:: Required action ::
Leave out the pictures and give back all the entries exactly as written.

:: Data supplied ::
------------------------------------------------
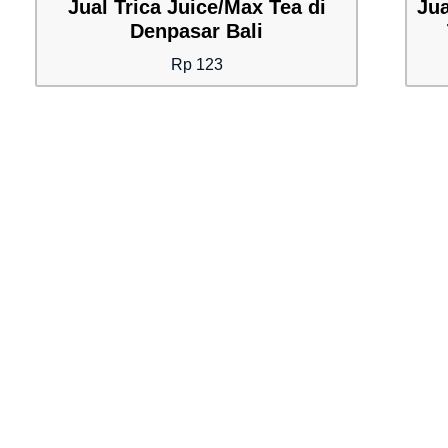
Jual Trica Juice/Max Tea di
Jua
Denpasar Bali
Rp
123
------------------------------------------------
:: Result of the task ::
Jual Trica Juice/Max Tea di
Jua
Denpasar Bali
Rp
123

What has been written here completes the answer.